The longest wait time at a Kent surgery was one hour and 19 minutes.

It took 45 minutes for me to get through to Newcastle upon Tyne’s medical centre, while it took me 39 minutes to get through at a Lancaster practice. 

A more positive note is that six out of ten practices were answered within five minutes or less.

All calls were made after 9am – after the rush of patients seeking urgent appointments – and before 3pm. 

Many practices broadcast recorded messages to patients queuing at the phone, encouraging them to hang-up and visit their website.

Campaigners claim that elderly and disabled patients are more likely than others to have difficulty accessing technology. 

James Sunderland (Conservative MP for Bracknell) described last week how one resident tried to get through 159 times after becoming concerned about a lump in her neck. Only to be offered a phone consultation.

Chris Green, Conservative MP for Bolton West said that the problem could increase the pressure on already overloaded hospitals.

‘Many people are now going to accident and emergency,’ he said. ‘The system is coming under significant and increasing pressure, which is piling up as we head into winter.’

Some have been cut off on more than one occasion after waiting for more than ten minutes

Some people have been cut off more than once after waiting more than ten minutes

MPs claimed that staff are being let down because of under-investment IT systems. 

This was also Dennis Reed, from the patient campaign group Silver Voices. 

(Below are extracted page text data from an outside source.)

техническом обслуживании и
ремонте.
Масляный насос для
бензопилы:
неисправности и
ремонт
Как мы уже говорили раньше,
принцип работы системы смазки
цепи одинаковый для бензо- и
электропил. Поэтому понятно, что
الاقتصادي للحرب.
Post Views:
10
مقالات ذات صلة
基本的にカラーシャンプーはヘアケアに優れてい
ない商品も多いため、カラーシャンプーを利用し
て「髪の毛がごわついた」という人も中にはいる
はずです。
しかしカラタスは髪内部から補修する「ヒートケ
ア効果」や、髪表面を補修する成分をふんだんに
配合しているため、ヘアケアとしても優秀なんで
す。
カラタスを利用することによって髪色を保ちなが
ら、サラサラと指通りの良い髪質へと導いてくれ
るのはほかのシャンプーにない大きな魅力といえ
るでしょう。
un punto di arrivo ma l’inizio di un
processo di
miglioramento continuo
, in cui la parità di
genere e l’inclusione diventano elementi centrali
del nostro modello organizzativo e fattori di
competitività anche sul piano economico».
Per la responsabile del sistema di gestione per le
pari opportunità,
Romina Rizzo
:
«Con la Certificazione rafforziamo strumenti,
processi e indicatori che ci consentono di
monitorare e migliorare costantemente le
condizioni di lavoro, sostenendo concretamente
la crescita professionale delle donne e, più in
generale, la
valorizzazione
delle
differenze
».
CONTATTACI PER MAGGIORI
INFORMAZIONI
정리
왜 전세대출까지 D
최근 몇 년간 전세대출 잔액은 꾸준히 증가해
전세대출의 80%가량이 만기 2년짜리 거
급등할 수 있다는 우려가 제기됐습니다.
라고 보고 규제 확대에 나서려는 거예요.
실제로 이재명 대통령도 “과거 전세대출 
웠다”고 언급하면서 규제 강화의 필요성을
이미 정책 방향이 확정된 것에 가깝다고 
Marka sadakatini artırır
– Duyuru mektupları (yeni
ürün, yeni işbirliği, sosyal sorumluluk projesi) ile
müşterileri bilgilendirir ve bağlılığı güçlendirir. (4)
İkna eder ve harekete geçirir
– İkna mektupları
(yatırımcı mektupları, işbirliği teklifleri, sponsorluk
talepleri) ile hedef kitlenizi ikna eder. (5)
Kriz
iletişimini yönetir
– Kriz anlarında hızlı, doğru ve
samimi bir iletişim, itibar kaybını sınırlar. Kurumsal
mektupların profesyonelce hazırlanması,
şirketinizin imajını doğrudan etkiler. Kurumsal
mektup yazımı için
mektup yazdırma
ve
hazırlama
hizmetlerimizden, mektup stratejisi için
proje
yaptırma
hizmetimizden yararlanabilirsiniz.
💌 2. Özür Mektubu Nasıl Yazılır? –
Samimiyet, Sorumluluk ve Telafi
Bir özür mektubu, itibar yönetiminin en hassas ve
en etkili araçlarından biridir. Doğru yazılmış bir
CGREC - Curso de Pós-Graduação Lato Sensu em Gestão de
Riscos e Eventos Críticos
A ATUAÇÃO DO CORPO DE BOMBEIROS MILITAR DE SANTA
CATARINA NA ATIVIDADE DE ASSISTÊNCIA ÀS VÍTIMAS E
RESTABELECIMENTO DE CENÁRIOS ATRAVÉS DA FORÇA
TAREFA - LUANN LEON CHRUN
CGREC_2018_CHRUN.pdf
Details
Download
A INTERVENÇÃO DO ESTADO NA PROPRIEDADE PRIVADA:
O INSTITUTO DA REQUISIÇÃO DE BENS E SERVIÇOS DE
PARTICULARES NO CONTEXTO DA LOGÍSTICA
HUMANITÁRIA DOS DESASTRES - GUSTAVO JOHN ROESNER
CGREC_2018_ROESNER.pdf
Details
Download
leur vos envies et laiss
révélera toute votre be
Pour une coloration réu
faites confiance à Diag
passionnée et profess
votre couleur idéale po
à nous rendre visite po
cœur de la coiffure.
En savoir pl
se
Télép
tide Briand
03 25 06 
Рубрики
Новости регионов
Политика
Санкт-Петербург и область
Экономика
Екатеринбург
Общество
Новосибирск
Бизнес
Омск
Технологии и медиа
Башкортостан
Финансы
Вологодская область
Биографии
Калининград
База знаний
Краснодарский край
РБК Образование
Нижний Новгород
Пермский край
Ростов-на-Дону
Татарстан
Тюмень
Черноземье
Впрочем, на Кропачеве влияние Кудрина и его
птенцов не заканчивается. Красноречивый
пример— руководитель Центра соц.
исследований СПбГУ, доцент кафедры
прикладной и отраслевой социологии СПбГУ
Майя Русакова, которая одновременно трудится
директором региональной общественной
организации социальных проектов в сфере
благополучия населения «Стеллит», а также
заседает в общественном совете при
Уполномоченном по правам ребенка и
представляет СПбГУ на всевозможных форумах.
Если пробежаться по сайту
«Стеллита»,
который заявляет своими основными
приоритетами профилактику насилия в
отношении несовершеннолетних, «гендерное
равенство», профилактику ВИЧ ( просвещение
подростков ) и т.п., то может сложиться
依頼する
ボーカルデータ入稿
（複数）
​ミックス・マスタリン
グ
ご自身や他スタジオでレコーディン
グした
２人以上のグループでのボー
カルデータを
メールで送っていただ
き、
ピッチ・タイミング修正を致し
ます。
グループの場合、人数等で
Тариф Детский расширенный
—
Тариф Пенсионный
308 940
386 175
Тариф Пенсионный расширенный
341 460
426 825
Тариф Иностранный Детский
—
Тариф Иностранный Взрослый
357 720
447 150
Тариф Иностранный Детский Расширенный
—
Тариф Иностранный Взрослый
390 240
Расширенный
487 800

He said: ‘Although there are some very good GP practices, a large number operate on a last century style of customer service with last century telephone systems.’ 

NHS England stated that it was supporting practices in moving to cloud-based telephone systems, which offer extra lines, automated queueing, and feedback on demand levels.

It was noted that more than 98% of surgeries allow patients online bookings.

Professor Martin Marshall, chairman of the Royal College of GPs, welcomed plans to improve surgeries’ phone systems but said it was essential for the Government to meet its manifesto pledge of an additional 6,000 GPs and 26,000 extra practice employees by 2024 so clinics can meet the escalating demand.